The appliance of science

August 5, 2008

This blog is coming to you from the United States of America. Over the past 24 hours I have shared in what is, these days, the air traveller’s standard experience: the sheer misery of overcrowded airports, flight delays and cramped conditions in the plane. Maybe a reflection for another time. But the delay in Newark airport – over several hours – allowed me to sit in front of a TV screen and watch C-SPAN. If there is one thing that marks out America for me as a mature political society, it’s C-SPAN – and I say that not only because I was once featured on it.

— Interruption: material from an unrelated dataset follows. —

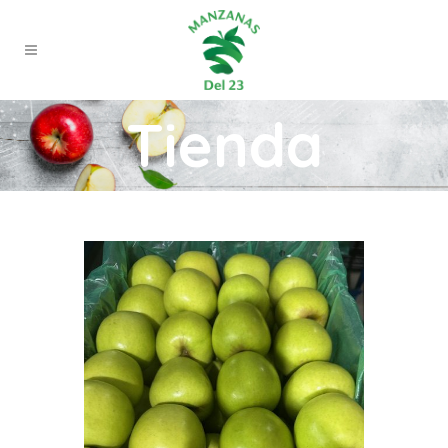
Tienda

Today I was able to watch Barack Obama on the channel, somewhere in Michigan, setting out his stall on energy policy. But what struck me most in his comments was his commitment to significant funding for science research, as the basis for innovation that will alleviate energy problems and global warming. Innovation needs to be funded and supported – as the US has always recognised. It is to be hoped that our own approach to innovation will show a similar understanding and determination, not just in research, but also in the educational activities that produce the qualified people who can do the research later; and that we will remain consistent in less certain economic times.

Solving the major environmental, health and social problems is not just about saying things in a determined manner – it is about understanding that what Science Faculties do in universities will often be applied to intractable technological and scientific problems – and that is where our future lies. And moreover, that is what will persuade global companies to continue to invest here.